레이저 용접현상의 유동가시화에 의한 고찰

Abstract

The main purpose of this study was to achieve optimum bead welding conditions when weld the STS304 stainless steel sheet with the pulse- Nd:YAG laser. The conducting characteristics of plasma/plume using the schlieren system and a high speed camera -a flow visualization technique- were observed and analyzed.

The laser output characteristics of the STS304 stainless steel sheet were investigated from multiple viewpoints as follows:

1) the relation of laser output energy and peak power on pulse width,

2) the relation of laser output energy and peak power on lamp voltage,

3) the relation of welding bead width and penetration depth on defocused distance.

Afterwards, the effects of the shield gases while laser welding under actual conditions were closely analyzed: in air, static, and dynamic shield gas atmosphere.

In air, the occurrence of many spatters was observed, even in the low-end laser output condition. But, in a shield gas atmosphere, the spatters rarely occurred, even in the high-end laser output condition, and the plasma stabilized quickly. The laser outputs in a static shield gas atmosphere, were measured under three voltages (243V, 250V, 280V)

the occurrences under actual conditions of the plasma/plume were compared and analyzed.

Measuring for various types of shield gas atmospheres (nitrogen, argon, and helium) revealed a gradual weakening in plasma intensity from argon to nitrogen to helium.
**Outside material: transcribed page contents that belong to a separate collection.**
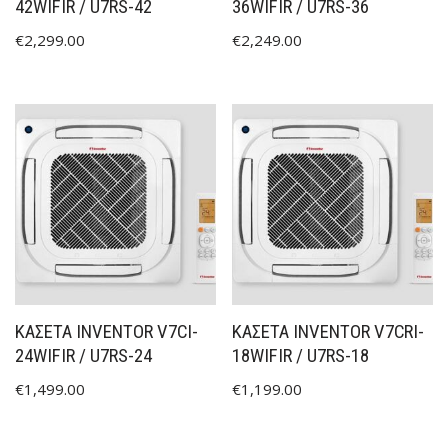
42WIFIR / U7RS-42
36WIFIR / U7RS-36
€
2,299.00
€
2,249.00
ΚΑΣΕΤΑ INVENTOR V7CI-
ΚΑΣΕΤΑ INVENTOR V7CRI-
24WIFIR / U7RS-24
18WIFIR / U7RS-18
€
1,499.00
€
1,199.00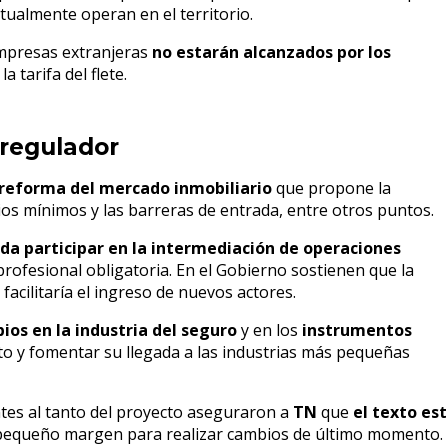
tualmente operan en el territorio.
mpresas extranjeras
no estarán alcanzados por los
a tarifa del flete.
sregulador
reforma del mercado inmobiliario
que propone la
rios mínimos y las barreras de entrada, entre otros puntos.
eda participar en la intermediación de operaciones
rofesional obligatoria. En el Gobierno sostienen que la
facilitaría el ingreso de nuevos actores.
ios en la industria del seguro
y en los
instrumentos
ito y fomentar su llegada a las industrias más pequeñas
ntes al tanto del proyecto aseguraron a
TN
que
el texto es
 pequeño margen para realizar cambios de último momento.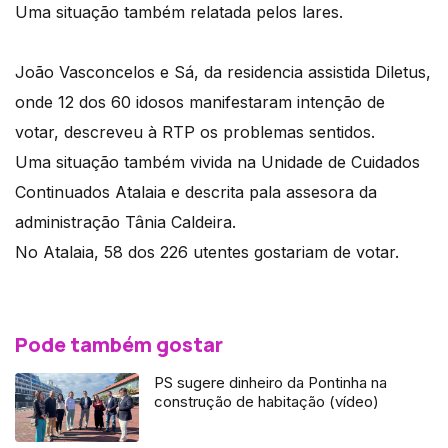
Uma situação também relatada pelos lares.
João Vasconcelos e Sá, da residencia assistida Diletus,
onde 12 dos 60 idosos manifestaram intenção de
votar, descreveu à RTP os problemas sentidos.
Uma situação também vivida na Unidade de Cuidados
Continuados Atalaia e descrita pala assesora da
administração Tânia Caldeira.
No Atalaia, 58 dos 226 utentes gostariam de votar.
Pode também gostar
PS sugere dinheiro da Pontinha na
construção de habitação (vídeo)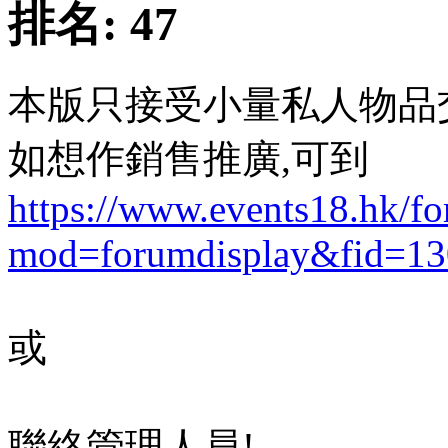
排名:
47
本版只接受小量私人物品
如想作銷售推廣,可到
https://www.events18.hk/f
mod=forumdisplay&fid=13
或
聯絡管理人員!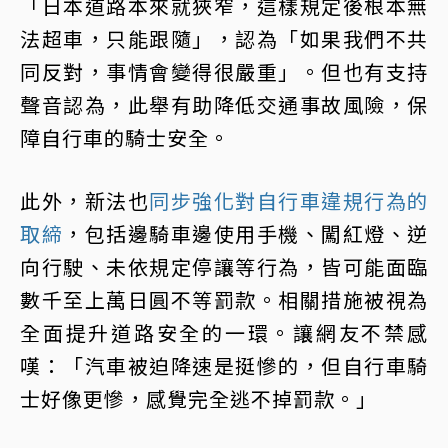
「日本道路本來就狹窄，這樣規定後根本無
法超車，只能跟隨」，認為「如果我們不共
同反對，事情會變得很嚴重」。但也有支持
聲音認為，此舉有助降低交通事故風險，保
障自行車的騎士安全。
此外，新法也
同步強化對自行車違規行為的
取締
，包括邊騎車邊使用手機、闖紅燈、逆
向行駛、未依規定停讓等行為，皆可能面臨
數千至上萬日圓不等罰款。相關措施被視為
全面提升道路安全的一環。讓網友不禁感
嘆：「汽車被迫降速是挺慘的，但自行車騎
士好像更慘，感覺完全逃不掉罰款。」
The plasma volume gradually decreased, and the gas flow was virtually undetectable in the helium shield gas atmosphere.

Afterwards, the occurrences of spatter and plasma phenomena with nozzle diameters of 2, 4, 6, 8, and 10 mm, at the distances of 13, 16, 19, and 21 mm from the end of nozzle to the welding point, at nozzle angles of 0, 20, 40, and 60 degrees, and shield gas flow-rates of 5, 15, and 25 liters/min were observed and analyzed.

The optimum laser welding condition, using a nozzle in a dynamic shield gas atmosphere, was determined by the nozzle diameter, the distance from the nozzle end to the welding point, the nozzle angle, and the flow rate of the shield gas.

Using the STS304 stainless steel sheet as a test material, the optimum bead welding condition with the pulse-Nd:YAG laser was confirmed to be a nozzle diameter of 6 mm, at the distance of 13 mm from the nozzle end to the welding point, at a nozzle angle of 40 degrees, and at a shield gas flow-rate of 25 liters/min.